◆ Dataset
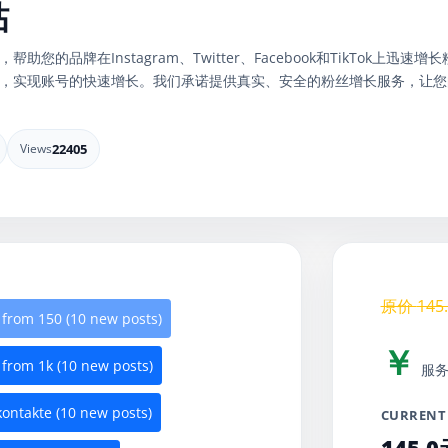
帖
的品牌在Instagram、Twitter、Facebook和TikTok上
，实现账号的快速增长。我们承诺提供真实、安全的粉丝增长服务，让您的社
Views
22405
原价
145
from 150 (10 new posts)
￥
from 1k (10 new posts)
服
ontakte (10 new posts)
CURRENT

◆ Work task
Reproduce every line of the material above, but drop the pictures.

◆ Reply
帖
的品牌在Instagram、Twitter、Facebook和TikTok上
，实现账号的快速增长。我们承诺提供真实、安全的粉丝增长服务，让您的社
Views
22405
原价
145
from 150 (10 new posts)
￥
from 1k (10 new posts)
服
ontakte (10 new posts)
CURRENT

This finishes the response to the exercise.